According to Ripple, leaders from the banking, fintech, corporate and asset management sector have made it clear that the “digital asset revolution is happening now”.
“Digital assets are quickly becoming a cornerstone of financial services, underpinned by progressive regulation, growing interest from Tier-1 banks, a steady consumer shift from banks to fintech providers, and booming stablecoin adoption,” Ripple says.
The survey was conducted in early 2026 and the findings released in March.
Stablecoin Boon or Bane?
Ripple has experienced significant success in the stablecoin sector since launching its Ripple USD (RLUSD) stablecoin in 2024.
With a market cap of $1.56 billion, it is considered a major regulated player in the market.
No doubt the platform was pleased to learn through its own survey that financial leaders were most bullish about stablecoins.
Roughly three-quarters of respondents believed they could boost cash-flow efficiency and unlock trapped working capital.
Ripple noted that finance leaders were thinking about stablecoins as more than “just a new way to execute payments”; instead, they viewed them as effective tools for treasury management.
In March 2026, Ripple began testing a new trade finance model built around RLUSD in a bid to increase the speed of cross-border payments.
The pilot initiative, developed alongside supply chain finance company Unloq [https://unloq.com], is running on the XRP Ledger inside a testing framework developed by the Monetary Authority of Singapore.
The Asian city-state is one of the platform’s biggest growth markets.
The idea behind the project is to see whether stablecoin-based settlement can streamline trade finance, too often hampered by reliance on intermediaries and slow reconciliation.

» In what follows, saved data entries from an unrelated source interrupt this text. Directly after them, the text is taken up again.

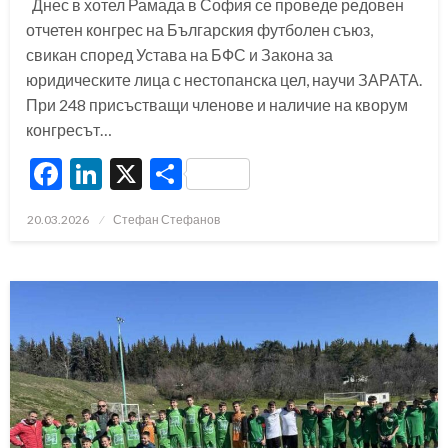
Днес в хотел Рамада в София се проведе редовен
отчетен конгрес на Българския футболен съюз,
свикан според Устава на БФС и Закона за
юридическите лица с нестопанска цел, научи ЗАРАТА.
При 248 присъстващи членове и наличие на кворум
конгресът…
Facebook
LinkedIn
X
Share
Posted
20.03.2026
Стефан Стефанов
on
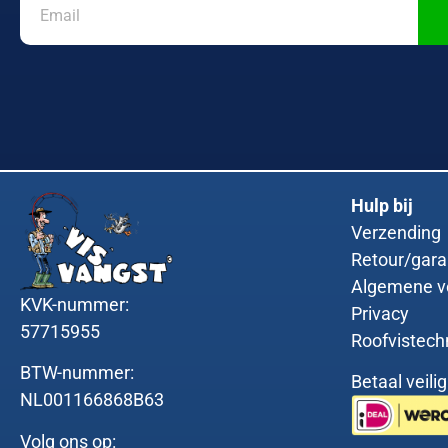
Hulp bij
Verzending
Retour/gara
Algemene v
KVK-nummer:
Privacy
57715955
Roofvistech
BTW-nummer:
Betaal veili
NL001166868B63
Volg ons op:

The only potential drawback is that if the initiative takes off, the Ripple to USD price could be negatively affected.
Ripple has always championed its native XRP token as a bridge asset, the “middleman” in the process of a financial institution turning dollars in the US into pounds in the UK, for example.
Ripple converts dollars into XRP and then back into pounds.

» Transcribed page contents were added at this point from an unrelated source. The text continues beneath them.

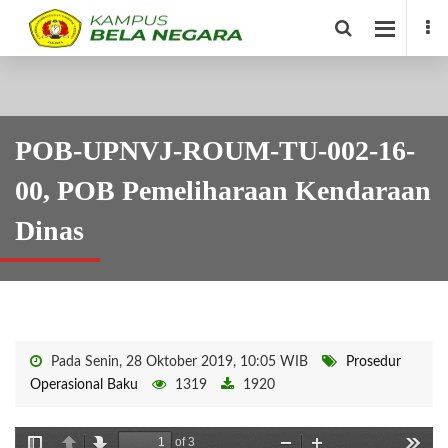
POB-UPNVJ-ROUM-TU-002-16-
00, POB Pemeliharaan Kendaraan
Dinas
Pada Senin, 28 Oktober 2019, 10:05 WIB
Prosedur
Operasional Baku
1319
1920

If RLUSD can do exactly the same thing, questions will be asked about XRP’s relevance.
That is a bridge Ripple will have to cross if it gets to that point.
Tokenisation Partners
Another interesting finding from Ripple’s survey is that most banks and asset managers are seeking tokenisation partners to help execute their strategies.
Some 89% of respondents said digital asset storage and custody were top priority. “Token servicing/lifecycle management also ranks highly for banks at 82%, while asset managers place greater emphasis on primary distribution at 80%,” Ripple found.
The survey also revealed that just more than half of fintechs and financial institutions want an infrastructure provider that can offer a “one-stop-shop solution”. This rose to 71% among corporate financial leaders.
Ripple attributes this to institutions and firms wanting uncomplicated, cohesive systems.
Infrastructure Rules
In its final analysis, Ripple says companies across the board are looking for partners and solutions that are “secure, compliant, battle-tested and that enable growth and execution”.
“The message is clear: infrastructure decisions made today will shape competitive positioning tomorrow.”
No surprise that this is precisely where Ripple is placing much of its focus.